While I’m slightly uncomfortable going down to two Planeswalkers, I find it hard to justify more 4-drops. Part of Jace Beleren’s attraction was his casting cost, and bumping that up by just 1 makes it far more difficult to fit in. Three was kind of a sweet spot between all of your 2-drop counters and removal and your Cryptics and Damnations, making it slot in perfectly. But we’re going to assume for the moment that it’s just not as good in new Modern and replace it accordingly.

Ratchet Bomb
Jace, Architect of Thought is also slightly better against Splinter Twin, so there’s that.

We go up to two Anger of the Gods in the sideboard for Zoo (and it does much the same thing Pillar does anyway), plus a pair of Ratchet Bombs that also have utility against Bitterblossom, Blood Moon, and Delver variants. We lose a Vandalblast, but we’re already a bit heavy on artifact destruction, and Anger of the Gods is okay against Affinity anyway, as is Ratchet Bomb. In fact, it’s possible Bomb should have been in there already anyway.

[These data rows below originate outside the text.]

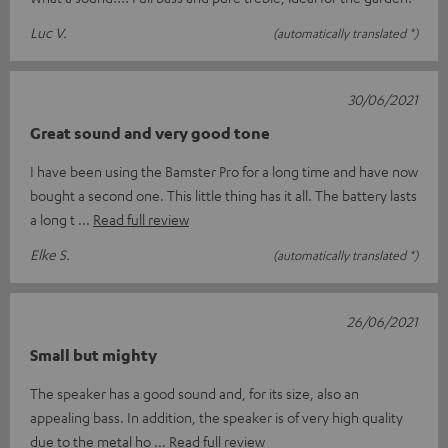
Luc V.
(automatically translated *)
30/06/2021
Great sound and very good tone
I have been using the Bamster Pro for a long time and have now
bought a second one. This little thing has it all. The battery lasts
a long t
Read full review
Elke S.
(automatically translated *)
26/06/2021
Small but mighty
The speaker has a good sound and, for its size, also an
appealing bass. In addition, the speaker is of very high quality
due to the metal ho
Read full review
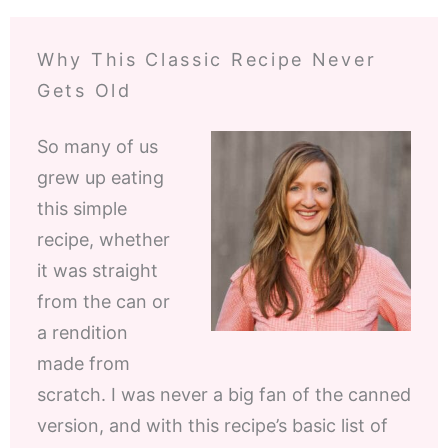
Why This Classic Recipe Never
Gets Old
So many of us
grew up eating
this simple
recipe, whether
it was straight
from the can or
a rendition
made from
scratch. I was never a big fan of the canned
version, and with this recipe’s basic list of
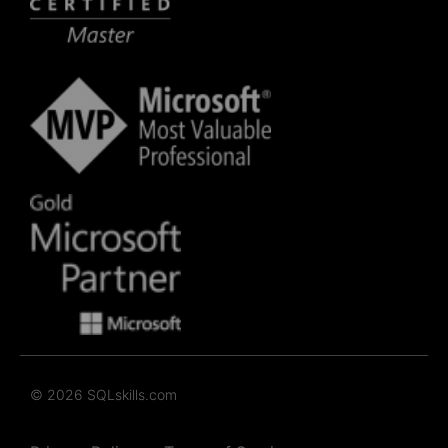
© 2026 SQLskills.com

I also swapped in two Terminates and kept a single Dreadbore in the main deck. That gives us more creature kill and more instant-speed kill without being completely dead to an early Karn or Liliana. The third Sowing Salt in the board is to help the Tron matchup in place of the lost Dreadbore. We’re not usually winning Game 1 anyway.

That said, there are a ton of ways we could go here. Night of Souls' Betrayal is incidentally good against Splinter Twin as well (though you don’t need a ton of help there). If we want to really hate on Bitterblossom, Illness in the Ranks could find a home. Dreadbore could move to the sideboard and we could start packing Deathmarks.

We could also go to the dark side ourselves and stick four Bitterblossom in the sideboard. I’m not exactly sure where that plan would shine, but it’s something to consider.

The point is that Cruel Control can adapt, as can just about anything. Modern is changing (and for the better, in my opinion). The only question is, will you change with it?